(What to do):
Beneath this line are the data; copy exactly the part of them that opens with the line containing "Дефектообразование и диффузия" and closes with the line containing "окисления сплавов 75", and only that part.
#### Task input
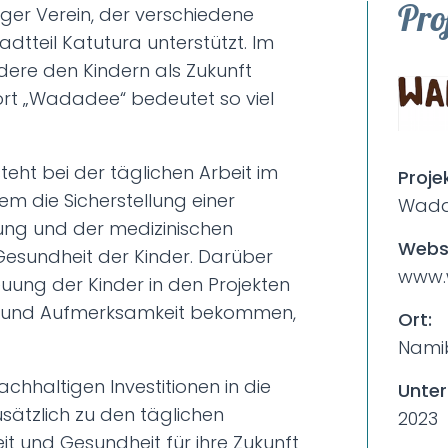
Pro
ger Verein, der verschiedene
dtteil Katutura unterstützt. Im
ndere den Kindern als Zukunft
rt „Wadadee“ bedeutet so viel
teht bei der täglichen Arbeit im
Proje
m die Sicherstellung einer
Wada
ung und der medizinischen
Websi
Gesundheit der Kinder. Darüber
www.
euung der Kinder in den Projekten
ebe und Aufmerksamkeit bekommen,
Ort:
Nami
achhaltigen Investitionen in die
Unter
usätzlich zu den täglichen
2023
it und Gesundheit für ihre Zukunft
########
#### Task input
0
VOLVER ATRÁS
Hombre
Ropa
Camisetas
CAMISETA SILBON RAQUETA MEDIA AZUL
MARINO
########
#### Task input
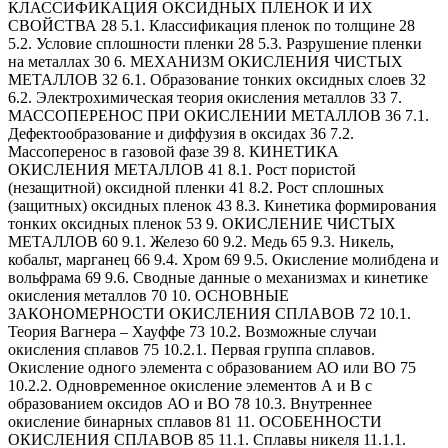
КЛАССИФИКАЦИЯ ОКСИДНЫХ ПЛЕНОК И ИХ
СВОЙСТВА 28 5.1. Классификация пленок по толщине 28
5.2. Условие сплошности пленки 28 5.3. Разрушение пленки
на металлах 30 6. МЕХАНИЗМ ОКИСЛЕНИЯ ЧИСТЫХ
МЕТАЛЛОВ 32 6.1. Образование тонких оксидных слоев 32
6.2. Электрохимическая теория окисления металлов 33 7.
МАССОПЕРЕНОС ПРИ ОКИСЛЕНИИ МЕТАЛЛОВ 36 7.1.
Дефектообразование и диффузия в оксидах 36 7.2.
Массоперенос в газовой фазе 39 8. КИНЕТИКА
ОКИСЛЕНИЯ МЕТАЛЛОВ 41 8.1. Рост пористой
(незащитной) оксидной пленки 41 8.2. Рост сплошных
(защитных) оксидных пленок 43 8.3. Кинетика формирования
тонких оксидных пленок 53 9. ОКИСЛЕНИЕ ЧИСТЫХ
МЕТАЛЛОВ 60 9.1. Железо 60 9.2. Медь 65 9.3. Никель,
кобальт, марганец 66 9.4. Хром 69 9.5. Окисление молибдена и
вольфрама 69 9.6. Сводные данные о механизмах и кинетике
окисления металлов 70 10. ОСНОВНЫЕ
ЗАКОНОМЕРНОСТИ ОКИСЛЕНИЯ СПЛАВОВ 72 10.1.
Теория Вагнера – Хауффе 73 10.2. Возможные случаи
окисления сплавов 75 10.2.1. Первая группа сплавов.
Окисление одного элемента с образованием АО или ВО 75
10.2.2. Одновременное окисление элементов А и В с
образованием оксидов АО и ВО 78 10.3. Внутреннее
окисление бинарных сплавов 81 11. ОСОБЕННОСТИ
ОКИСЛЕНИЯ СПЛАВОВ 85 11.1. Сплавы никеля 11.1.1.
########
(Solution for this task):
Дефектообразование и диффузия в оксидах 36 7.2.
Массоперенос в газовой фазе 39 8. КИНЕТИКА
ОКИСЛЕНИЯ МЕТАЛЛОВ 41 8.1. Рост пористой
(незащитной) оксидной пленки 41 8.2. Рост сплошных
(защитных) оксидных пленок 43 8.3. Кинетика формирования
тонких оксидных пленок 53 9. ОКИСЛЕНИЕ ЧИСТЫХ
МЕТАЛЛОВ 60 9.1. Железо 60 9.2. Медь 65 9.3. Никель,
кобальт, марганец 66 9.4. Хром 69 9.5. Окисление молибдена и
вольфрама 69 9.6. Сводные данные о механизмах и кинетике
окисления металлов 70 10. ОСНОВНЫЕ
ЗАКОНОМЕРНОСТИ ОКИСЛЕНИЯ СПЛАВОВ 72 10.1.
Теория Вагнера – Хауффе 73 10.2. Возможные случаи
окисления сплавов 75 10.2.1. Первая группа сплавов.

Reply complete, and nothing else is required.